Markov Decision Processes

One-Line Summary: The mathematical framework formalizing sequential decision-making with states, actions, transition probabilities, and rewards.

Prerequisites: Basic probability theory, conditional probability, what-is-reinforcement-learning.md.

What Is a Markov Decision Process?

Imagine you are navigating a city with a GPS. At every intersection (state), you choose a road (action). The traffic conditions (transition probabilities) determine where you actually end up, and you incur a travel time cost (reward). Your GPS does not care about how you arrived at the current intersection -- only where you are now matters for deciding the best next turn. That "only the present matters" property is the Markov property, and the entire setup is a Markov Decision Process (MDP).

An MDP provides the precise mathematical language for describing any problem where an agent makes sequential decisions under uncertainty. It is to reinforcement learning what the loss function is to supervised learning: the formal object that defines the problem.

How It Works

The MDP Tuple

An MDP is defined by a 5-tuple $(S, A, P, R, γ)$ :

$S$ -- A set of states (finite or infinite). See states-actions-rewards.md.
$A$ -- A set of actions available to the agent (may depend on state: $A (s)$ ).
$P$ -- Transition dynamics: $P (s^{'} ∣ s, a) = Pr (S_{t + 1} = s^{'} ∣ S_{t} = s, A_{t} = a)$ .
$R$ -- Reward function: $R (s, a, s^{'})$ or sometimes $R (s, a)$ . The expected reward is $r (s, a) = E [R_{t + 1} ∣ S_{t} = s, A_{t} = a]$ .
$γ$ -- Discount factor: $γ \in [0, 1]$ . See return-and-discount-factor.md.

The transition function satisfies:

$\sum_{s^{'} \in S} P (s^{'} ∣ s, a) = 1 \forall s \in S, a \in A (s)$

The Markov Property

The defining feature of an MDP is the Markov property (also called "memorylessness"):

$Pr (S_{t + 1} = s^{'}, R_{t + 1} = r ∣ S_{t}, A_{t}, S_{t - 1}, A_{t - 1}, \dots, S_{0}, A_{0}) = Pr (S_{t + 1} = s^{'}, R_{t + 1} = r ∣ S_{t}, A_{t})$

The future depends on the past only through the present state. This is not a restriction on the environment -- it is a requirement on the state representation. If the state captures all relevant information, the Markov property holds by construction.

Finite vs. Infinite MDPs

Finite MDPs have finite state and action spaces ( $∣ S ∣ < \infty$ , $∣ A ∣ < \infty$ ). The transition dynamics can be stored as a $∣ S ∣ \times ∣ A ∣ \times ∣ S ∣$ tensor. Most theoretical results in RL are proven for finite MDPs.
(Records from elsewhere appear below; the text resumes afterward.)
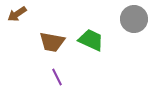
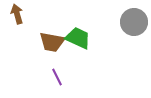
brown arrow: rotated 108 degrees clockwise
gray circle: moved 3 px down
green trapezoid: moved 13 px left, 2 px up
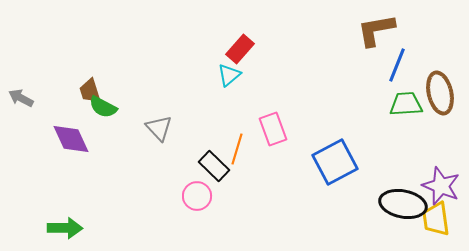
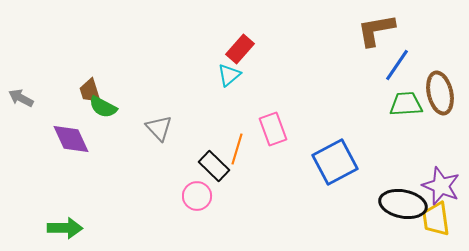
blue line: rotated 12 degrees clockwise
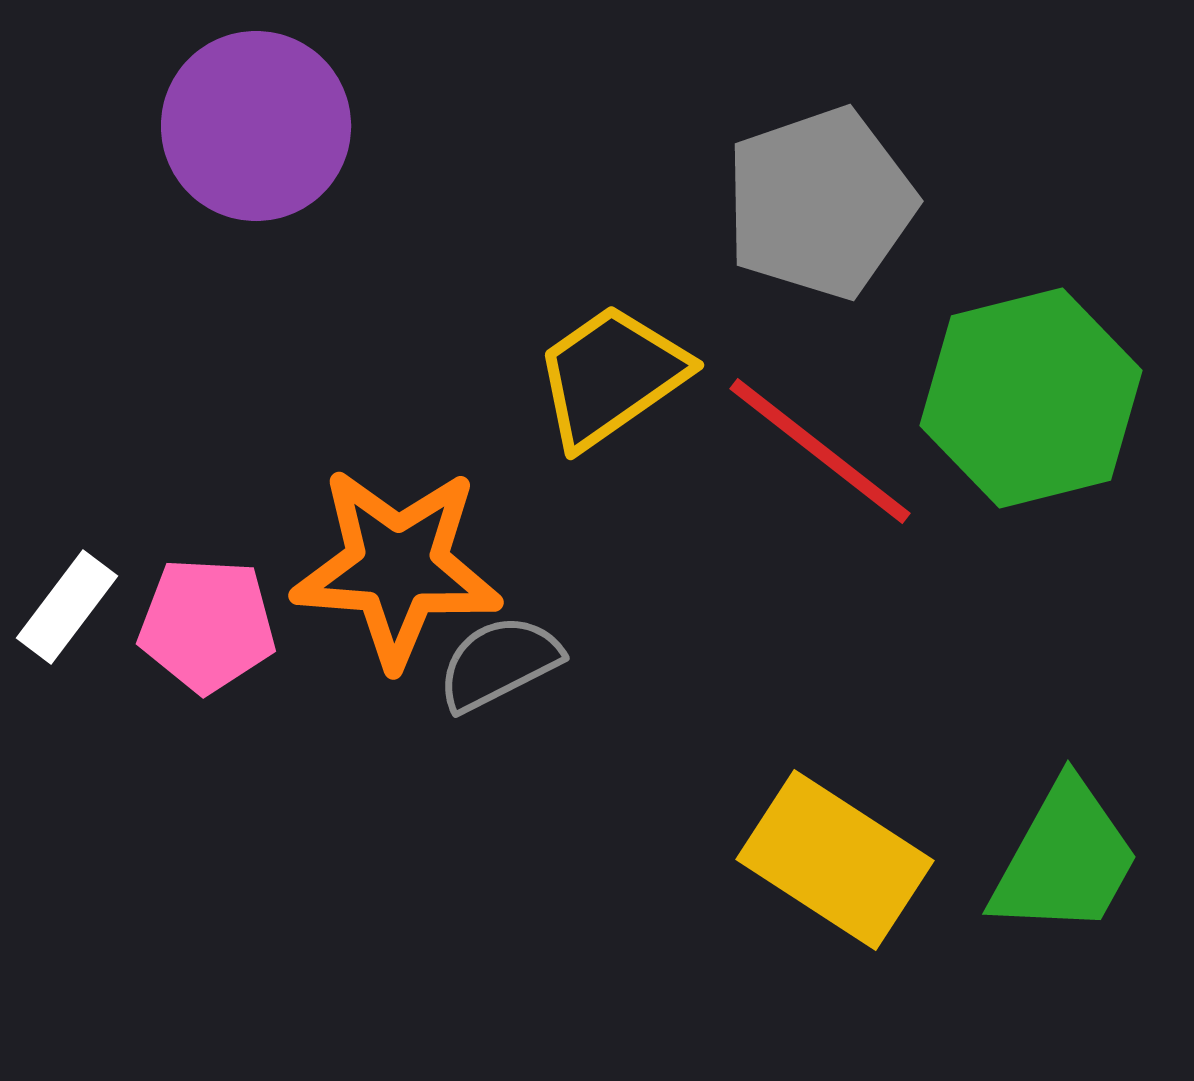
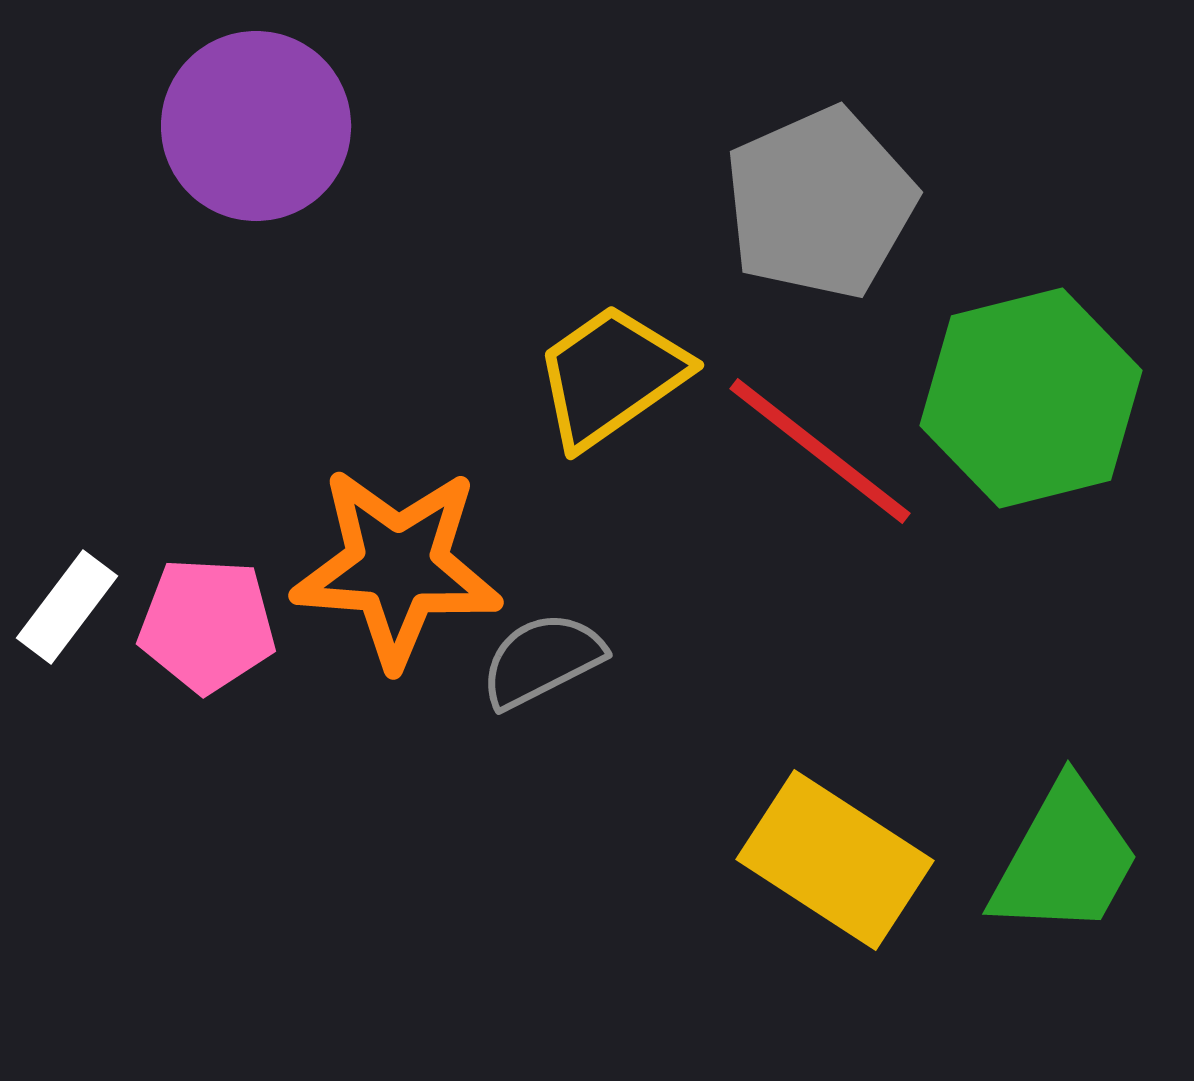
gray pentagon: rotated 5 degrees counterclockwise
gray semicircle: moved 43 px right, 3 px up
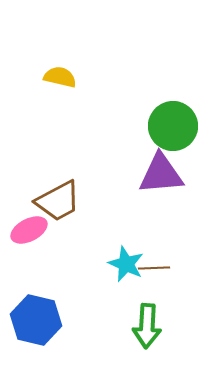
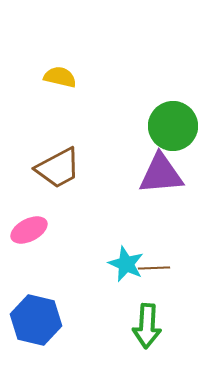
brown trapezoid: moved 33 px up
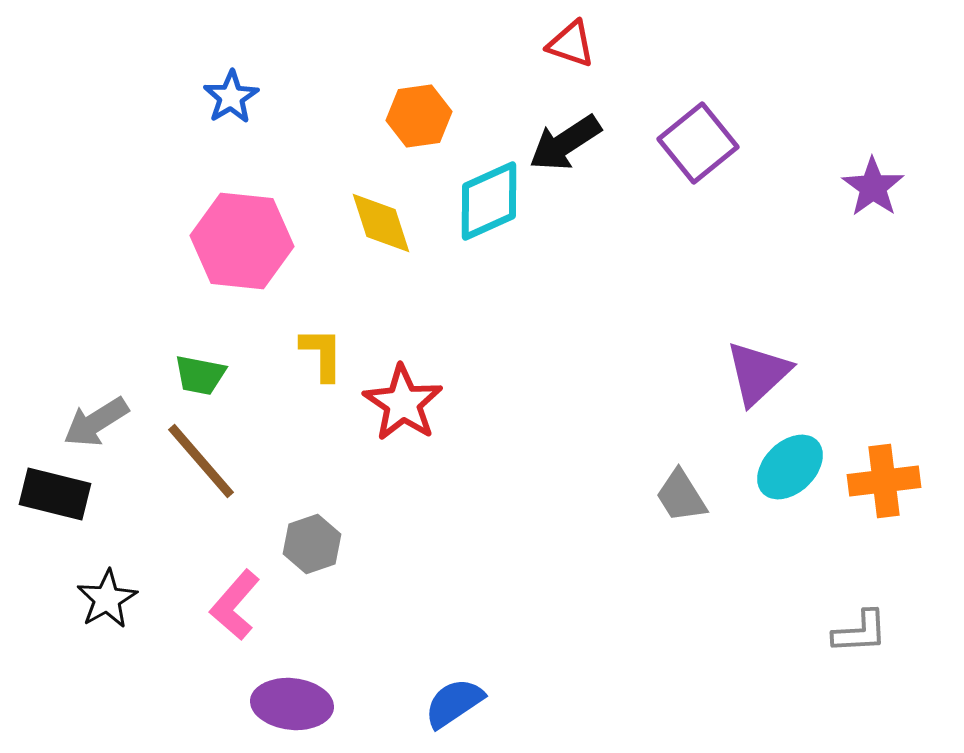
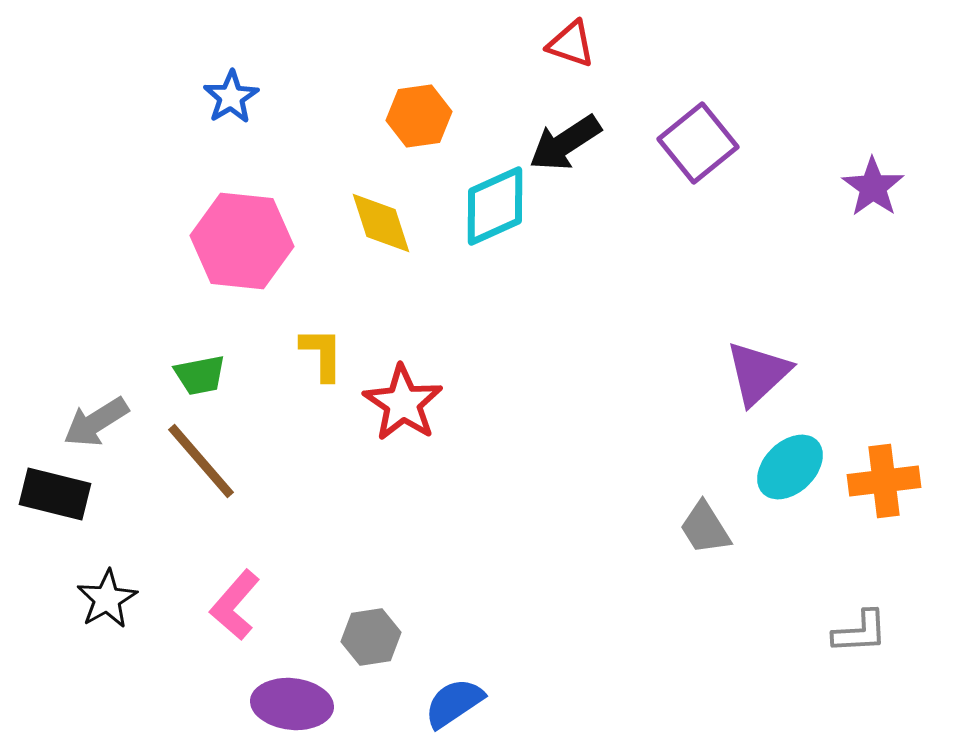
cyan diamond: moved 6 px right, 5 px down
green trapezoid: rotated 22 degrees counterclockwise
gray trapezoid: moved 24 px right, 32 px down
gray hexagon: moved 59 px right, 93 px down; rotated 10 degrees clockwise
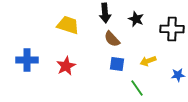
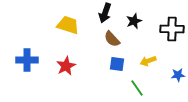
black arrow: rotated 24 degrees clockwise
black star: moved 2 px left, 2 px down; rotated 28 degrees clockwise
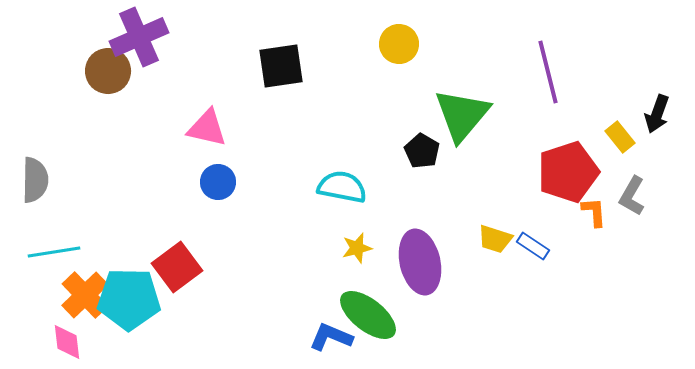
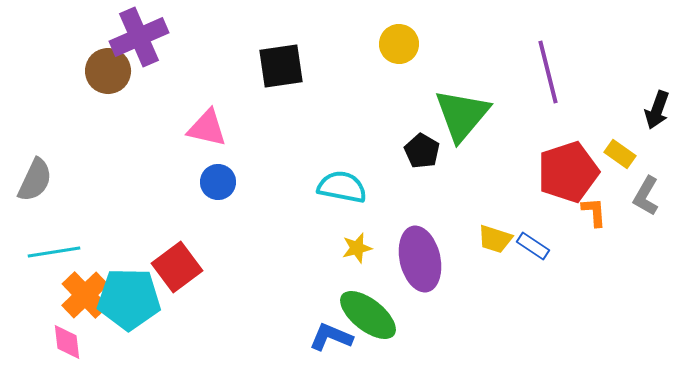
black arrow: moved 4 px up
yellow rectangle: moved 17 px down; rotated 16 degrees counterclockwise
gray semicircle: rotated 24 degrees clockwise
gray L-shape: moved 14 px right
purple ellipse: moved 3 px up
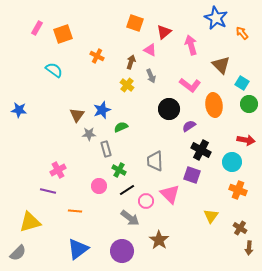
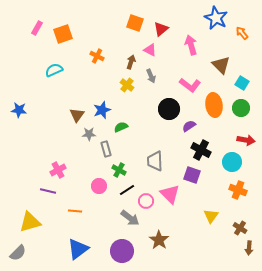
red triangle at (164, 32): moved 3 px left, 3 px up
cyan semicircle at (54, 70): rotated 60 degrees counterclockwise
green circle at (249, 104): moved 8 px left, 4 px down
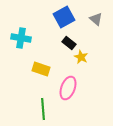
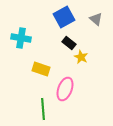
pink ellipse: moved 3 px left, 1 px down
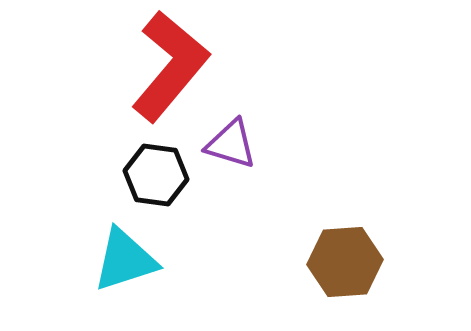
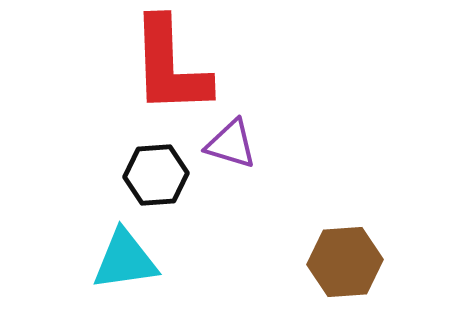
red L-shape: rotated 138 degrees clockwise
black hexagon: rotated 12 degrees counterclockwise
cyan triangle: rotated 10 degrees clockwise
Continuous MDPs have continuous state spaces (e.g., $S \subseteq R^{n}$ ), continuous action spaces (e.g., $A \subseteq R^{m}$ ), or both. Robotics problems typically involve continuous MDPs. The transition function becomes a conditional density: $p (s^{'} ∣ s, a)$ .

Episodic vs. Continuing Tasks

Episodic tasks have a natural terminal state. The interaction breaks into episodes, each starting from an initial state and ending at termination. Examples: a game of chess, navigating a maze, a dialogue turn.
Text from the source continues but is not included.